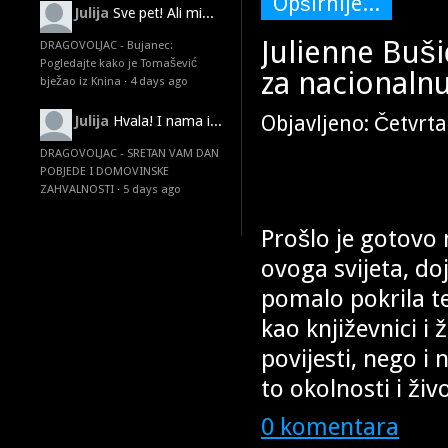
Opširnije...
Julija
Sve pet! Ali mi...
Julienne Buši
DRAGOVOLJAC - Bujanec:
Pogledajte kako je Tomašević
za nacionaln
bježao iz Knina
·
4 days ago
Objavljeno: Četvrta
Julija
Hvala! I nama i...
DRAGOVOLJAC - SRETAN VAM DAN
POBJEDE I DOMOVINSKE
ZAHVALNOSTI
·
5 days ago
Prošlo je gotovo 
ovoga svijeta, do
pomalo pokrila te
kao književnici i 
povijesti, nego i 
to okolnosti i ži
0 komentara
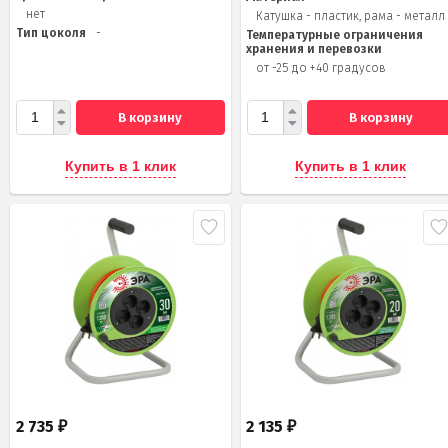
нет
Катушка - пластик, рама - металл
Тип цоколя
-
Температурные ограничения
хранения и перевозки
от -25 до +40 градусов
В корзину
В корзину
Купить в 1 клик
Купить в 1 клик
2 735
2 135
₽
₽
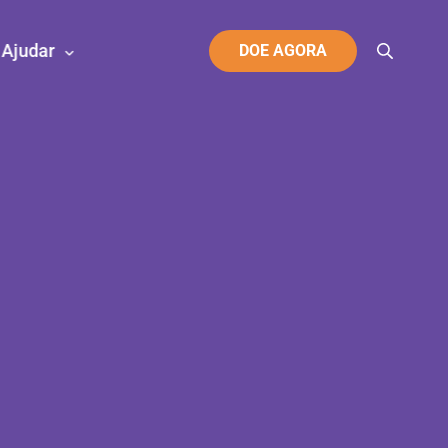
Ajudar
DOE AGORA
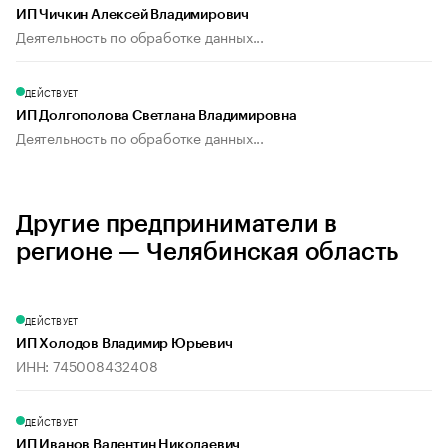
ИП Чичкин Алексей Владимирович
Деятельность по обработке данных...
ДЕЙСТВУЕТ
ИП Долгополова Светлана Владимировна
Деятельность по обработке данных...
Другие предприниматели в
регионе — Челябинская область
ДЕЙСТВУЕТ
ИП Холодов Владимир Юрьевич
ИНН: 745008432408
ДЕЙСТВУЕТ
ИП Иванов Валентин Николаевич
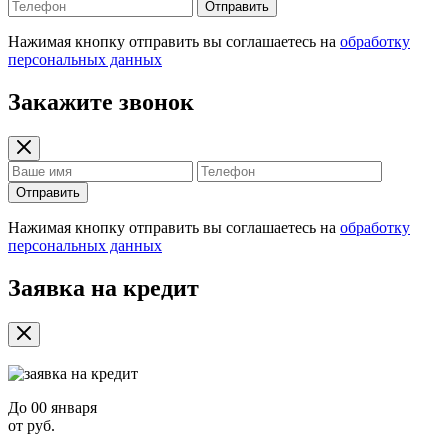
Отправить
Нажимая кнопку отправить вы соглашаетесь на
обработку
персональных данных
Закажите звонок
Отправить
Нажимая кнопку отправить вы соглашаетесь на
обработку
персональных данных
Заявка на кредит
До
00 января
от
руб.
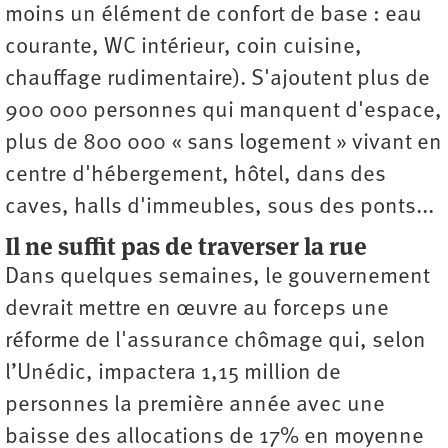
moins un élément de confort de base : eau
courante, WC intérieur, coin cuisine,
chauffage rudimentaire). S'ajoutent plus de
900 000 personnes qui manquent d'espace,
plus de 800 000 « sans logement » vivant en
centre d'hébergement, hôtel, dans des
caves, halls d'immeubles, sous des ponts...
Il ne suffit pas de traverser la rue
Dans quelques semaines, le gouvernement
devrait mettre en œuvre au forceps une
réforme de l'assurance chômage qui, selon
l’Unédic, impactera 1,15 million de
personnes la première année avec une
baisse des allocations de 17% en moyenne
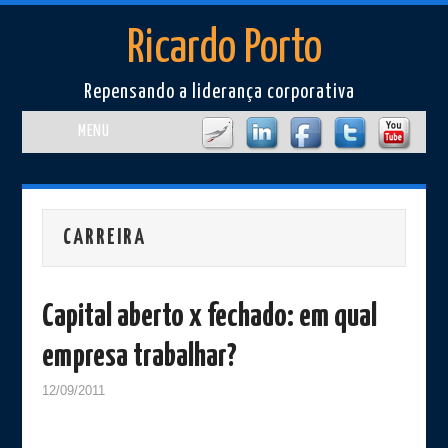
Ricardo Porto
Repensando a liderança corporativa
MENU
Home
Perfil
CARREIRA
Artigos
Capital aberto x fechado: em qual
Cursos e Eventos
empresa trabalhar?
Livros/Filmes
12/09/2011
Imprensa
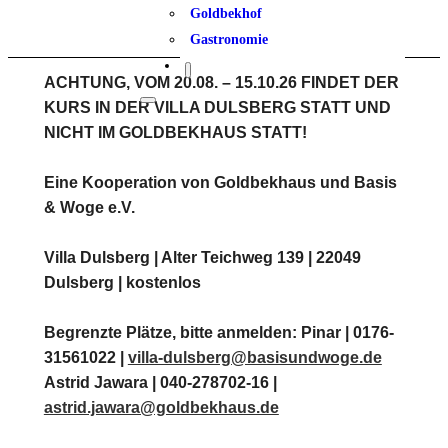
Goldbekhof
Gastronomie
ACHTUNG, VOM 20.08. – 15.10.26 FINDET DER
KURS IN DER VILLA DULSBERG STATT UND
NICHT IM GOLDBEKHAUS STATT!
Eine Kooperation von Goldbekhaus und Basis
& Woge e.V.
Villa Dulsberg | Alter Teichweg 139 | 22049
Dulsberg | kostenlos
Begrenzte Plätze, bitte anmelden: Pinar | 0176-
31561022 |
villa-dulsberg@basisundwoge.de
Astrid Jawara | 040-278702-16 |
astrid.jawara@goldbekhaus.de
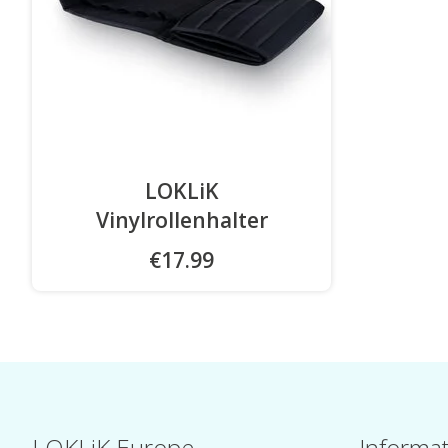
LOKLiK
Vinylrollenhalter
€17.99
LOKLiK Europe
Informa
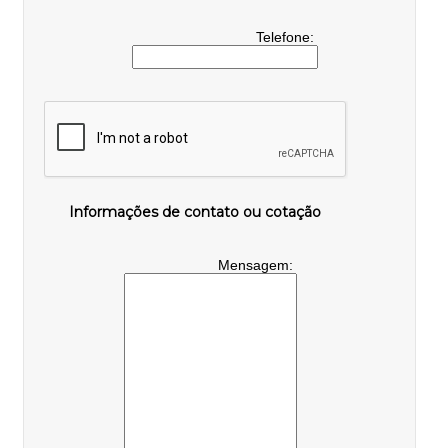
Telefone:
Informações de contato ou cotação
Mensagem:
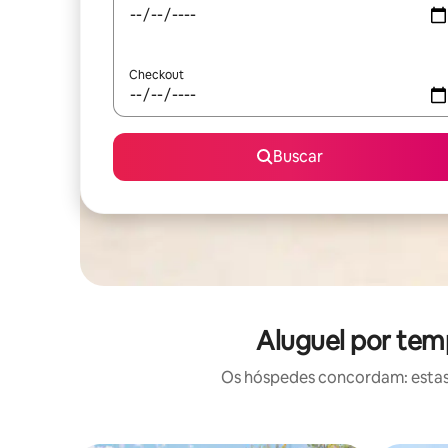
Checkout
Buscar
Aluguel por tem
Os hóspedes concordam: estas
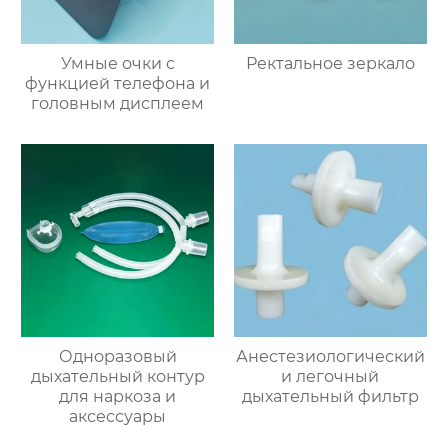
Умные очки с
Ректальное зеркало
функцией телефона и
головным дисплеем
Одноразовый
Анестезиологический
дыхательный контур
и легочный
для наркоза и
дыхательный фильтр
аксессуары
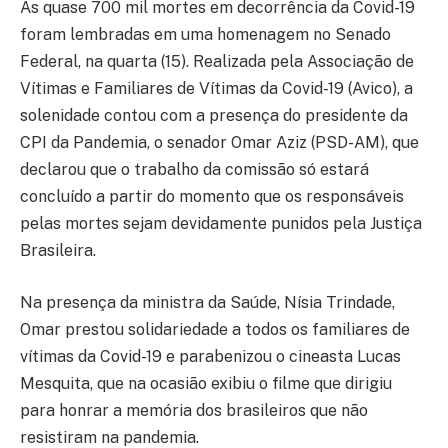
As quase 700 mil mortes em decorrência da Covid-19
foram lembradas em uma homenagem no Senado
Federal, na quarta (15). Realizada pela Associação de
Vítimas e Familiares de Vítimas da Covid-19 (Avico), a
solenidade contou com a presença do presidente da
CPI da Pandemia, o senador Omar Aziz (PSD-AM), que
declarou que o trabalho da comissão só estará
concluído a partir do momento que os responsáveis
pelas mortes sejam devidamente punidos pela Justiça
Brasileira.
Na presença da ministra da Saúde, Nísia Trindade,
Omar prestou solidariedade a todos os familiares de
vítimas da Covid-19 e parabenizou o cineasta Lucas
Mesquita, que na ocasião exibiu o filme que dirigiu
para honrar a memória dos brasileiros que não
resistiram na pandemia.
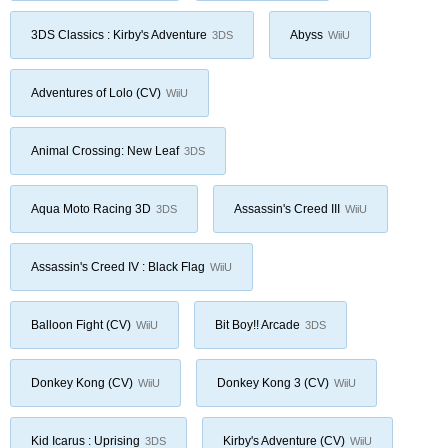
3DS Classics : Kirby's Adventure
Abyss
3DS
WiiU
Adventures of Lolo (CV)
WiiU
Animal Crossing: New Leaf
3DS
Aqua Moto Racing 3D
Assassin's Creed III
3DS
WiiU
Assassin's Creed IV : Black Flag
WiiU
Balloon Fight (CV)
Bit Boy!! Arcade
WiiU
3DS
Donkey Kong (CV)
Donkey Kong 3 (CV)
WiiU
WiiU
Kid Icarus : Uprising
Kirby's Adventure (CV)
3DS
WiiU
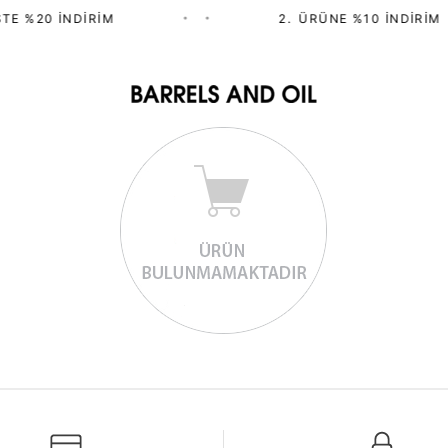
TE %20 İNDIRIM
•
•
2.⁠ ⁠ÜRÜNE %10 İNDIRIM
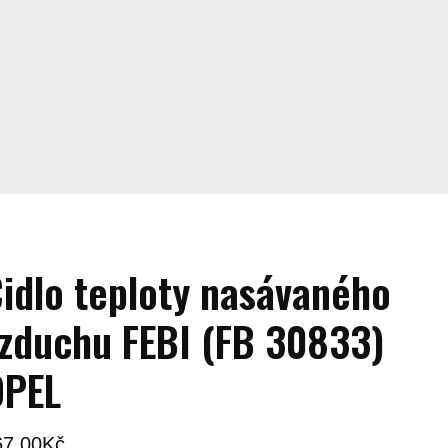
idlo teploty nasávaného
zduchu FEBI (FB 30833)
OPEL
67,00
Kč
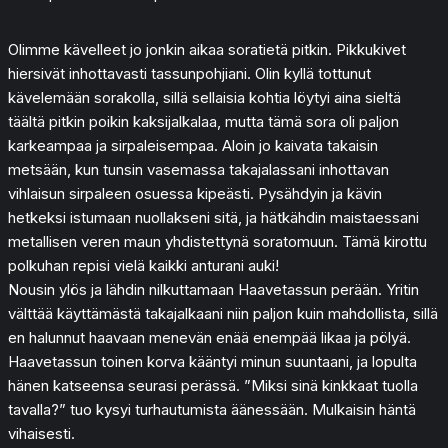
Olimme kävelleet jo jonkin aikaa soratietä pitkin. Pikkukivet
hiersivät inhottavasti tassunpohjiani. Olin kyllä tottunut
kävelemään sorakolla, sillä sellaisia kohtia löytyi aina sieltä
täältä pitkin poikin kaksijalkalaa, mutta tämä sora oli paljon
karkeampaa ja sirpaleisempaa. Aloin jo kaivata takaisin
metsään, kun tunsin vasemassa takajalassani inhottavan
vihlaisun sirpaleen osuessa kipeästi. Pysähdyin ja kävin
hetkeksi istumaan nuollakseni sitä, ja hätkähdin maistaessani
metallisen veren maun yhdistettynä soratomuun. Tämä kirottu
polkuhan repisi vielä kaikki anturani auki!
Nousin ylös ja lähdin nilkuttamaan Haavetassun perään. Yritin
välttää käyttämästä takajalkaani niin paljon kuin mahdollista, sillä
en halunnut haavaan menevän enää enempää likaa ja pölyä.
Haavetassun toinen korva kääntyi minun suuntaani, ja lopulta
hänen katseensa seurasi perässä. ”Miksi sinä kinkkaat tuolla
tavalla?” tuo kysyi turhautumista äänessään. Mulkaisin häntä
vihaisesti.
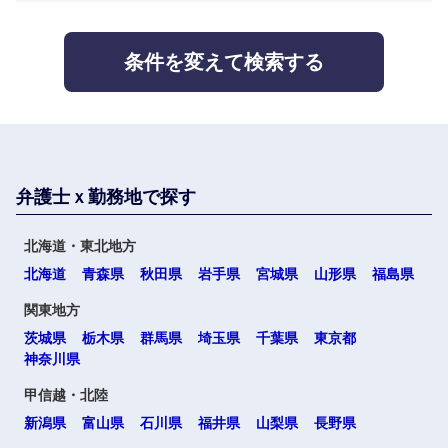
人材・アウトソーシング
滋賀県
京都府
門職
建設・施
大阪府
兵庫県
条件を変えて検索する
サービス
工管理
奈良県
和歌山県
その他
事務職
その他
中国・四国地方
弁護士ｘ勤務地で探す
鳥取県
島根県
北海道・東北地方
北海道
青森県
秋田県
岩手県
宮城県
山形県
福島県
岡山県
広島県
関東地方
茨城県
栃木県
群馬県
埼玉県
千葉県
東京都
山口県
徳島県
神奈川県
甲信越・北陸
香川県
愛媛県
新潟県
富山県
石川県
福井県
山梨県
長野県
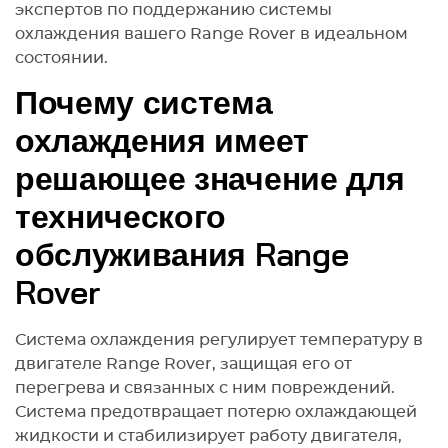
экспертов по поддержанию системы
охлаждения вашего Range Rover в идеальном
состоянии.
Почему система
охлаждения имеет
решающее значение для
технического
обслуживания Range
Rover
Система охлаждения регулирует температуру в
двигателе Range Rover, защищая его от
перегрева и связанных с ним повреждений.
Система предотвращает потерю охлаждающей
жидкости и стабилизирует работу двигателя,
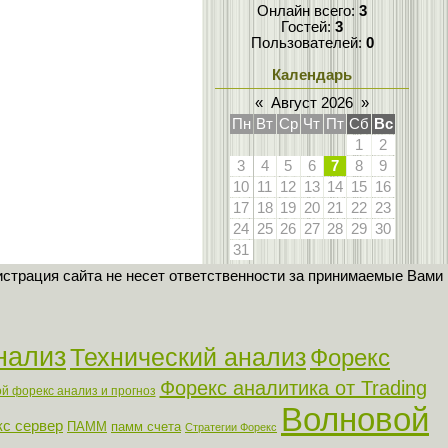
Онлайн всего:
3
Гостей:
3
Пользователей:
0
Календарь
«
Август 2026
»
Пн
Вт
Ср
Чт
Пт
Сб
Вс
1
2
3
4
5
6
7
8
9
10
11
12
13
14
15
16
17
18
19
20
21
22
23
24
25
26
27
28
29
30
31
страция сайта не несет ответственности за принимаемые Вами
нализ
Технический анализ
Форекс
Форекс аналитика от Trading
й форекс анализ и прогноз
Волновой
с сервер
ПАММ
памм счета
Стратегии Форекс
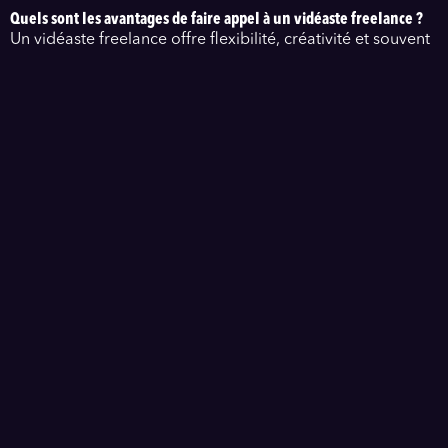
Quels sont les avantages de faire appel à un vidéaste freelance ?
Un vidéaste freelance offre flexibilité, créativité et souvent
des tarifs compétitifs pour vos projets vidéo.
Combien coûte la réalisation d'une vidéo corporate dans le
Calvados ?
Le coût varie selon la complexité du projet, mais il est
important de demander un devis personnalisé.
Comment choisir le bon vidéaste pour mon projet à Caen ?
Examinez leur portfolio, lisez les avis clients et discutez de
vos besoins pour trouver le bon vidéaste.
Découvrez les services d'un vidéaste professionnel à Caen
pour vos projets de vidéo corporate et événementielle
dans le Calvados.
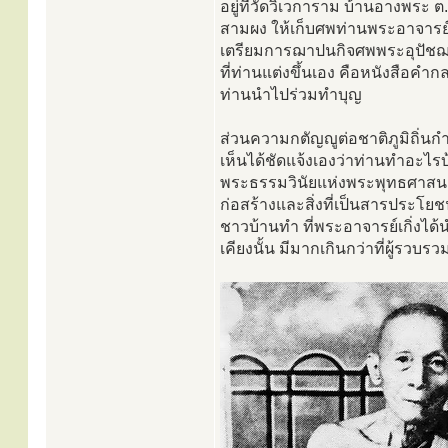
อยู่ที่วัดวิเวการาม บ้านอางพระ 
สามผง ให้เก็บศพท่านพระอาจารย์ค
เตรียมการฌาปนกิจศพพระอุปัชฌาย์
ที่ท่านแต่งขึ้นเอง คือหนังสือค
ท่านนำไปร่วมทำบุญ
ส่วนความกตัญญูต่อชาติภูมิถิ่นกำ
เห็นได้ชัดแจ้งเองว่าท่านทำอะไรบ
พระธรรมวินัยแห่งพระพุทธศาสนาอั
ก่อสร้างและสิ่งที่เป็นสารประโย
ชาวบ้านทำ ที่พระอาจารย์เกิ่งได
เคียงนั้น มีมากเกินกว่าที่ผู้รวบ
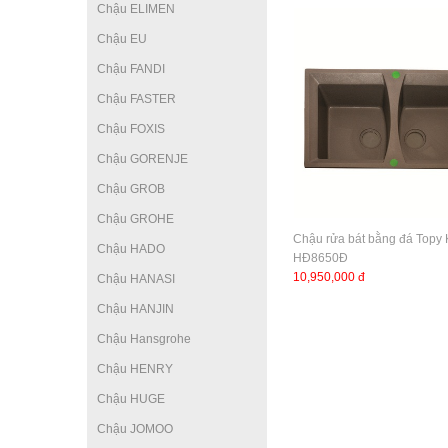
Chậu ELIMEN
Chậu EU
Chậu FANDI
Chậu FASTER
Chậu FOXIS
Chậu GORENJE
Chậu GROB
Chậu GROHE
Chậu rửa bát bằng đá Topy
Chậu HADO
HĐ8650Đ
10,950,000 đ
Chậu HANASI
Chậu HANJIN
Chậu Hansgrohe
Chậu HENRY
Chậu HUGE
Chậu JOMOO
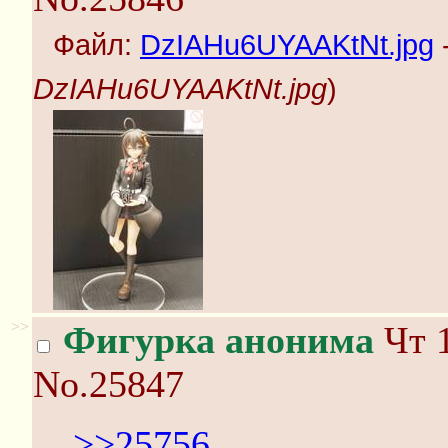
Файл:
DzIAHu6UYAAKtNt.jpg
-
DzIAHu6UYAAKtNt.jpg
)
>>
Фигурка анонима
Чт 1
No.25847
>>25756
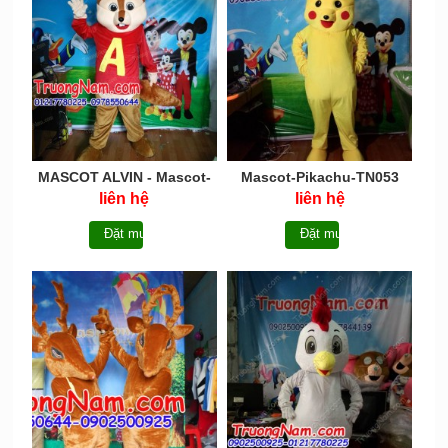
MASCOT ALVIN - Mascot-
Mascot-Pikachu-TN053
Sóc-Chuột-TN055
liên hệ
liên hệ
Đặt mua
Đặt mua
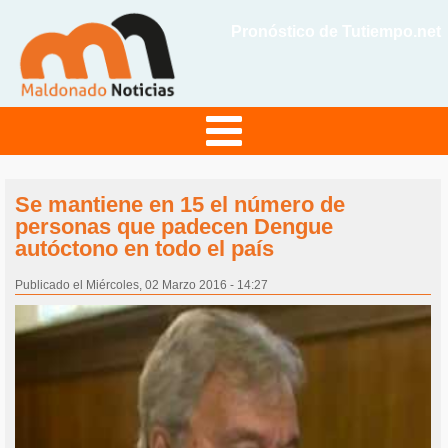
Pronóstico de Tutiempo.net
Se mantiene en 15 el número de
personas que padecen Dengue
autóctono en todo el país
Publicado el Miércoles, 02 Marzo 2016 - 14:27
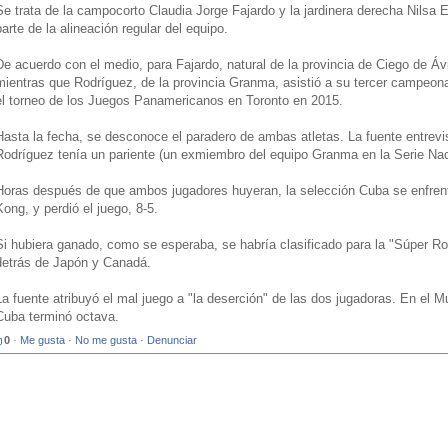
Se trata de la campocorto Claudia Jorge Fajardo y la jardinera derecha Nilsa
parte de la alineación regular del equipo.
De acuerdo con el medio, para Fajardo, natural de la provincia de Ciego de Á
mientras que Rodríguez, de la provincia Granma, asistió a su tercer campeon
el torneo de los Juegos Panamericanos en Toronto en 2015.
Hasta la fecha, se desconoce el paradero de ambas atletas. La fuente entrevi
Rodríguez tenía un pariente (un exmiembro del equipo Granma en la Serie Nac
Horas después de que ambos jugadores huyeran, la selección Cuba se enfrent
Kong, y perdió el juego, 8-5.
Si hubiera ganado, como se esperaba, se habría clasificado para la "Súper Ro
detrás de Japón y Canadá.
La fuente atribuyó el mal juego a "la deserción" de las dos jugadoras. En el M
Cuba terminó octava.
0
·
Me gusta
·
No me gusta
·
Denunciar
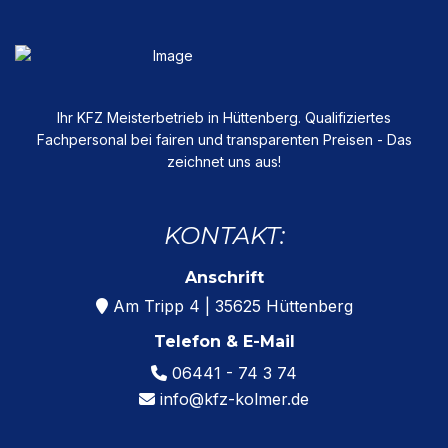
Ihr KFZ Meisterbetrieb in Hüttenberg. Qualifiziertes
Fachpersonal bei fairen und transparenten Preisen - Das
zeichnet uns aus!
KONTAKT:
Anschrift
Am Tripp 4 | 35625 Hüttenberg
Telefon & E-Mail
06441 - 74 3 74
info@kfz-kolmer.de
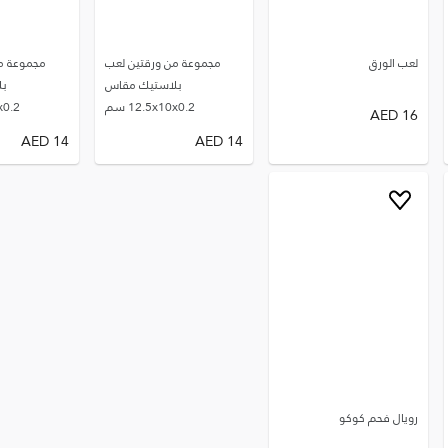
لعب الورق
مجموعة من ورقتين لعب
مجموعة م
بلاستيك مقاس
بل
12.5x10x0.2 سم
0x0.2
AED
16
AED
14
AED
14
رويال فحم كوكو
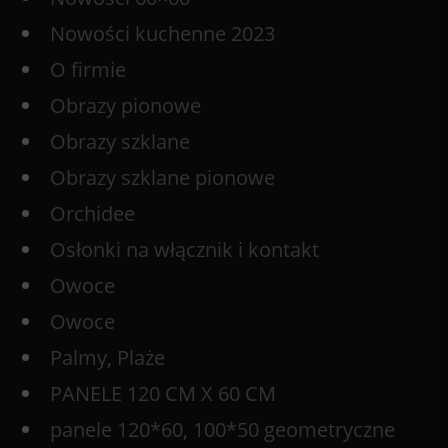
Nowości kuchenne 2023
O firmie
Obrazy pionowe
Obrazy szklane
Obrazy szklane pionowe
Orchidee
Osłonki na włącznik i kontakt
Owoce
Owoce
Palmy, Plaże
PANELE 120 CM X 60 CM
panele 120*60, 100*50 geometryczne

# Description of the task
Lines wanted from the entries above: the one with "villa-dulsberg@basisundwoge.de", the one with "Federal, na quarta", and all lines between. Please copy them exactly, without the pictures and without anything else.

# Exercise result
villa-dulsberg@basisundwoge.de
Astrid Jawara | 040-278702-16 |
astrid.jawara@goldbekhaus.de
LOKLiK
Vinylrollenhalter
€17.99
LOKLiK Europe
Informa
Telefone:
Informações de contato ou cotação
Mensagem:
Checkout
Buscar
Aluguel por tem
Os hóspedes concordam: estas
Умные очки с
Ректальное зеркало
функцией телефона и
головным дисплеем
Одноразовый
Анестезиологический
дыхательный контур
и легочный
для наркоза и
дыхательный фильтр
аксессуары
As quase 700 mil mortes em decorrência da Covid-19
foram lembradas em uma homenagem no Senado
Federal, na quarta (15). Realizada pela Associação de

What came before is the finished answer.